WHAT YOU WILL DO →
Check every line below for the string "sensors", and copy the lines that contain it.

LISTED RECORDS Block Start

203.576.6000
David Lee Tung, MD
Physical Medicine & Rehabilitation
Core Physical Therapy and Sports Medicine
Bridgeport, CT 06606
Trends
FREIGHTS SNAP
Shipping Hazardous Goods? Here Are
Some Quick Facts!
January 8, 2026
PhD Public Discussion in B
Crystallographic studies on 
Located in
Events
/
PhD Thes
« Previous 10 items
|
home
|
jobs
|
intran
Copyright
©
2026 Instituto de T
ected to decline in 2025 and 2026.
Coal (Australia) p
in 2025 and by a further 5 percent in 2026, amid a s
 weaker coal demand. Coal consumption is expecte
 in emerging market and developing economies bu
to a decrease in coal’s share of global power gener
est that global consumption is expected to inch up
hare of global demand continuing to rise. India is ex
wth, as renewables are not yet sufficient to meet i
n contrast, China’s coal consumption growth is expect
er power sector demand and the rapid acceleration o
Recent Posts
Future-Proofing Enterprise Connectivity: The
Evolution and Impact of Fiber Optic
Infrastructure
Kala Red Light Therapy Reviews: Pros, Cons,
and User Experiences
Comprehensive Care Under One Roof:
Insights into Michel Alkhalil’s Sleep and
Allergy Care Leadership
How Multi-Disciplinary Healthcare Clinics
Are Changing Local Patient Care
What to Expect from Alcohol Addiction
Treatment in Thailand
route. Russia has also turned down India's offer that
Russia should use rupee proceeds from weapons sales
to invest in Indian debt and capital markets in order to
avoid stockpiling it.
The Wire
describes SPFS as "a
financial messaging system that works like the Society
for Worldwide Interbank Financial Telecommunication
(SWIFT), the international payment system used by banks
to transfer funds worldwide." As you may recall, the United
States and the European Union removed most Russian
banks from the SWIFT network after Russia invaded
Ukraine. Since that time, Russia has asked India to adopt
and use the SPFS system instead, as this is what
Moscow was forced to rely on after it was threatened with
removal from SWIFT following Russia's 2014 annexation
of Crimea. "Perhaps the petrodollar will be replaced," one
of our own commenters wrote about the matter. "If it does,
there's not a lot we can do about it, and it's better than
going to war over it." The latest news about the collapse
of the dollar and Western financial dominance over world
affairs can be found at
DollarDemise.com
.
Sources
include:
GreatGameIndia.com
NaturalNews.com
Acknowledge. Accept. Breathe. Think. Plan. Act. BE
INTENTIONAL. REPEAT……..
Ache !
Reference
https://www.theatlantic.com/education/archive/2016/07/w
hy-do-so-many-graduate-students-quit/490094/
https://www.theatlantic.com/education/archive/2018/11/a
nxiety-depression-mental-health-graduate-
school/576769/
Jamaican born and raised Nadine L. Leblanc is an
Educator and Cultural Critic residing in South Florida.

LISTED RECORDS Block End
LISTED RECORDS Block Start

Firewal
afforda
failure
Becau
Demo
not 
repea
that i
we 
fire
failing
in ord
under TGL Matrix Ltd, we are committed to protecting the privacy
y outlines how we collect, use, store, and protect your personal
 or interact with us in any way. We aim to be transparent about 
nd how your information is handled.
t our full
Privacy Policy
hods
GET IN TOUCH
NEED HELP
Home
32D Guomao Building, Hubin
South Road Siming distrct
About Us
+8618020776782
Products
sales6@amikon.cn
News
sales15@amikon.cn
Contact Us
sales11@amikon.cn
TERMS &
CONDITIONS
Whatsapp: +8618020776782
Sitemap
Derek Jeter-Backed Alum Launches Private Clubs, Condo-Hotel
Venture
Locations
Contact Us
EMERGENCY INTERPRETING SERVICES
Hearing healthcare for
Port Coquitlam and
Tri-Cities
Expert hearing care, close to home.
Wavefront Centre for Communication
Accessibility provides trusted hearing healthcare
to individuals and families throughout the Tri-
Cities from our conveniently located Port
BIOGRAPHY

LISTED RECORDS Block End
LISTED RECORDS Block Start

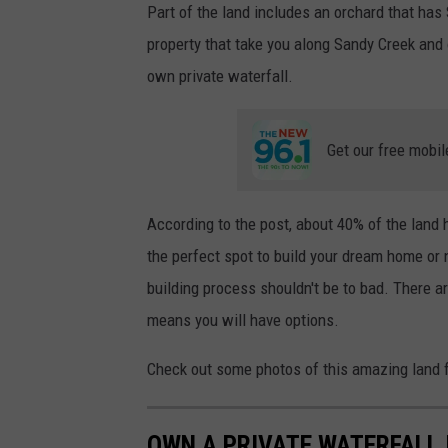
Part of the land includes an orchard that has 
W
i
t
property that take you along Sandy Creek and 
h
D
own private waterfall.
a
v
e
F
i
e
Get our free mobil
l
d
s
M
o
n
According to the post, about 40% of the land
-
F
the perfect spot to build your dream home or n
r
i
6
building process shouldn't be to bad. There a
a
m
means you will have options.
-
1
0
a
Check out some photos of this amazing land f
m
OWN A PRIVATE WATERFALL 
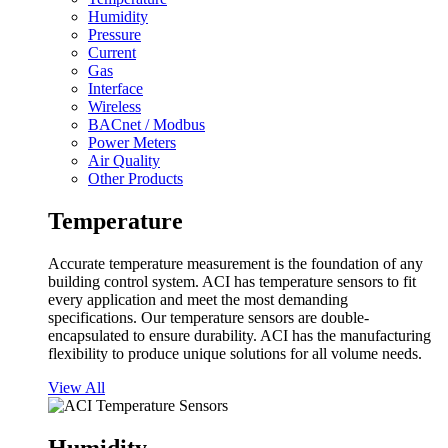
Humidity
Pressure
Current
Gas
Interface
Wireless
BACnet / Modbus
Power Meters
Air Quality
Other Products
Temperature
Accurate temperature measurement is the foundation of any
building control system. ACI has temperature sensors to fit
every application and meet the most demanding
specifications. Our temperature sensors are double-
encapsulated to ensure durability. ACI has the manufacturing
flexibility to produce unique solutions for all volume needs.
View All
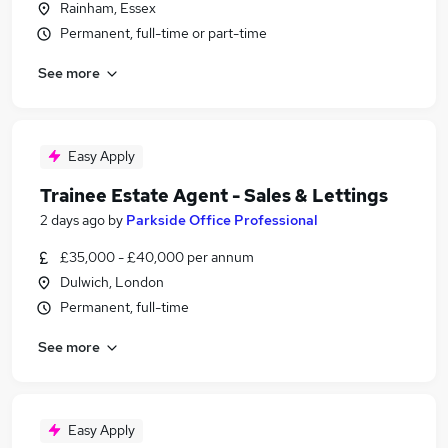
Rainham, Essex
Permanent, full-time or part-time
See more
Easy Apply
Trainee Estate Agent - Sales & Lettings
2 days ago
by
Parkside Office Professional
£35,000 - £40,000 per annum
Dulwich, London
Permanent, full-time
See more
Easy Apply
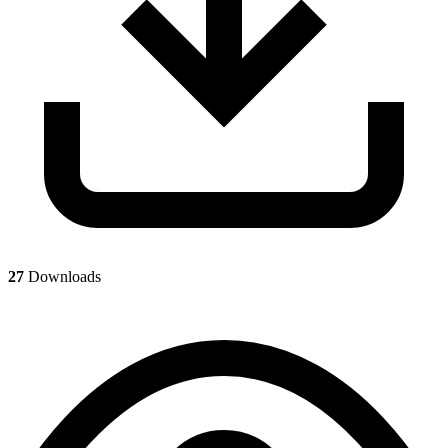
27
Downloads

LISTED RECORDS Block End

FINISHED EXERCISE →
building control system. ACI has temperature sensors to fit
specifications. Our temperature sensors are double-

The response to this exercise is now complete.